Data records:
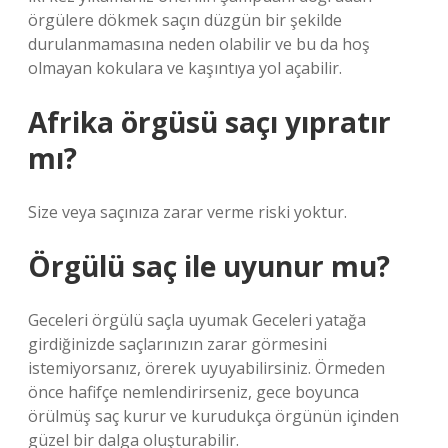
örgülere dökmek saçın düzgün bir şekilde
durulanmamasına neden olabilir ve bu da hoş
olmayan kokulara ve kaşıntıya yol açabilir.
Afrika örgüsü saçı yıpratır
mı?
Size veya saçınıza zarar verme riski yoktur.
Örgülü saç ile uyunur mu?
Geceleri örgülü saçla uyumak Geceleri yatağa
girdiğinizde saçlarınızın zarar görmesini
istemiyorsanız, örerek uyuyabilirsiniz. Örmeden
önce hafifçe nemlendirirseniz, gece boyunca
örülmüş saç kurur ve kurudukça örgünün içinden
güzel bir dalga oluşturabilir.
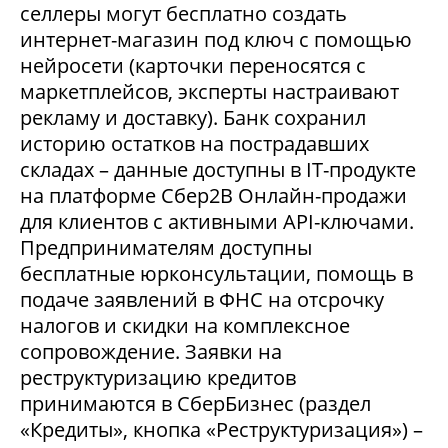
селлеры могут бесплатно создать
интернет-магазин под ключ с помощью
нейросети (карточки переносятся с
маркетплейсов, эксперты настраивают
рекламу и доставку). Банк сохранил
историю остатков на пострадавших
складах – данные доступны в IT-продукте
на платформе Сбер2В Онлайн-продажи
для клиентов с активными API-ключами.
Предпринимателям доступны
бесплатные юрконсультации, помощь в
подаче заявлений в ФНС на отсрочку
налогов и скидки на комплексное
сопровождение. Заявки на
реструктуризацию кредитов
принимаются в СберБизнес (раздел
«Кредиты», кнопка «Реструктуризация») –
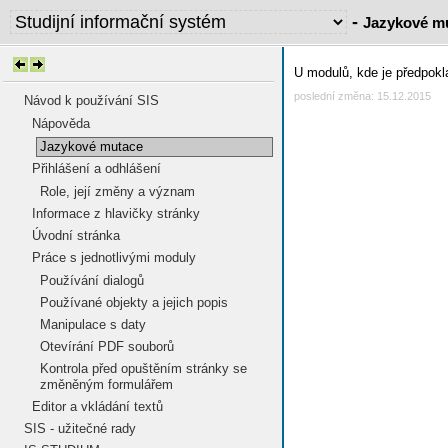
-
Jazykové m
U modulů, kde je předpokl
poslední změna: 15.12.2015
Návod k používání SIS
Nápověda
Jazykové mutace
Přihlášení a odhlášení
Role, její změny a význam
Informace z hlavičky stránky
Úvodní stránka
Práce s jednotlivými moduly
Používání dialogů
Používané objekty a jejich popis
Manipulace s daty
Otevírání PDF souborů
Kontrola před opuštěním stránky se
změněným formulářem
Editor a vkládání textů
SIS - užitečné rady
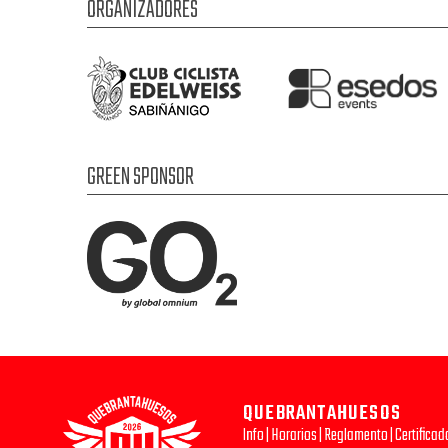
ORGANIZADORES
GREEN SPONSOR
QUEBRANTAHUESOS
Info
|
Horarios
|
Reglamento
|
Certifica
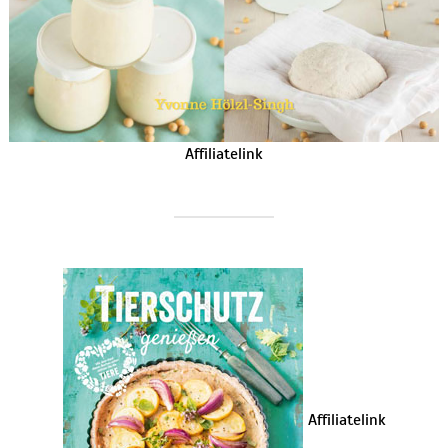
Affiliatelink
Affiliatelink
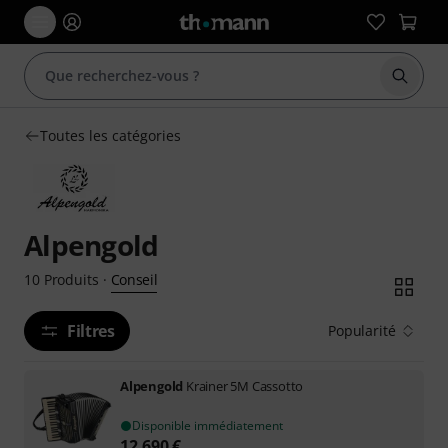
Démarr
Toutes les catégories
Alpengold
Conseil
10
Produits
·
Filtres
Popularité
Alpengold
Krainer 5M Cassotto
Disponible immédiatement
12.690
€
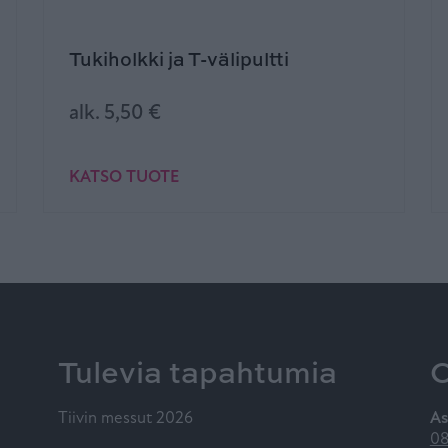
Tukiholkki ja T-välipultti
alk.
5,50
€
KATSO TUOTE
Tulevia tapahtumia
O
Tiivin messut 2026
As
08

### Assignment:
The data above needs to be retyped exactly, with the images left out.

### Output for this task:
örgülere dökmek saçın düzgün bir şekilde
durulanmamasına neden olabilir ve bu da hoş
olmayan kokulara ve kaşıntıya yol açabilir.
Afrika örgüsü saçı yıpratır
mı?
Size veya saçınıza zarar verme riski yoktur.
Örgülü saç ile uyunur mu?
Geceleri örgülü saçla uyumak Geceleri yatağa
girdiğinizde saçlarınızın zarar görmesini
istemiyorsanız, örerek uyuyabilirsiniz. Örmeden
önce hafifçe nemlendirirseniz, gece boyunca
örülmüş saç kurur ve kurudukça örgünün içinden
güzel bir dalga oluşturabilir.
селлеры могут бесплатно создать
интернет-магазин под ключ с помощью
нейросети (карточки переносятся с
маркетплейсов, эксперты настраивают
рекламу и доставку). Банк сохранил
историю остатков на пострадавших
складах – данные доступны в IT-продукте
на платформе Сбер2В Онлайн-продажи
для клиентов с активными API-ключами.
Предпринимателям доступны
бесплатные юрконсультации, помощь в
подаче заявлений в ФНС на отсрочку
налогов и скидки на комплексное
сопровождение. Заявки на
реструктуризацию кредитов
принимаются в СберБизнес (раздел
«Кредиты», кнопка «Реструктуризация») –
-
Jazykové m
U modulů, kde je předpokl
poslední změna: 15.12.2015
Návod k používání SIS
Nápověda
Jazykové mutace
Přihlášení a odhlášení
Role, její změny a význam
Informace z hlavičky stránky
Úvodní stránka
Práce s jednotlivými moduly
Používání dialogů
Používané objekty a jejich popis
Manipulace s daty
Otevírání PDF souborů
Kontrola před opuštěním stránky se
změněným formulářem
Editor a vkládání textů
SIS - užitečné rady
ORGANIZADORES
GREEN SPONSOR
QUEBRANTAHUESOS
Info
|
Horarios
|
Reglamento
|
Certifica
Affiliatelink
Affiliatelink
Démarr
Toutes les catégories
Alpengold
Conseil
10
Produits
·
Filtres
Popularité
Alpengold
Krainer 5M Cassotto
Disponible immédiatement
12.690
€
Tukiholkki ja T-välipultti
alk.
5,50
€
KATSO TUOTE
Tulevia tapahtumia
O
Tiivin messut 2026
As
08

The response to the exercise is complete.